#### SOURCE INFORMATION
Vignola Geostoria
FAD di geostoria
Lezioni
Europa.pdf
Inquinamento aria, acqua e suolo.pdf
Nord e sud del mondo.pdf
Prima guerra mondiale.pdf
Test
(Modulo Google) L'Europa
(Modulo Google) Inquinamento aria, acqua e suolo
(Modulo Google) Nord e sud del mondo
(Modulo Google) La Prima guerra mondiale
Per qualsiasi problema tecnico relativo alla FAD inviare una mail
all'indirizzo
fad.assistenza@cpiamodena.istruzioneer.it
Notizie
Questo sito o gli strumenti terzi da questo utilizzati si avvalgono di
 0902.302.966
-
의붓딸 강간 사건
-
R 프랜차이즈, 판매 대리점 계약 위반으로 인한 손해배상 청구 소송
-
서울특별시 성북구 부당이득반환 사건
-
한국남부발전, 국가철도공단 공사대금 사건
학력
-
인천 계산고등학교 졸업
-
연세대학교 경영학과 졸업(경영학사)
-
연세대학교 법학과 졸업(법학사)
########
From the first line of the records through the line with "(Modulo Google) La Prima guerra mondiale", retype everything word for word, including both ends.

RESULT:
Vignola Geostoria
FAD di geostoria
Lezioni
Europa.pdf
Inquinamento aria, acqua e suolo.pdf
Nord e sud del mondo.pdf
Prima guerra mondiale.pdf
Test
(Modulo Google) L'Europa
(Modulo Google) Inquinamento aria, acqua e suolo
(Modulo Google) Nord e sud del mondo
(Modulo Google) La Prima guerra mondiale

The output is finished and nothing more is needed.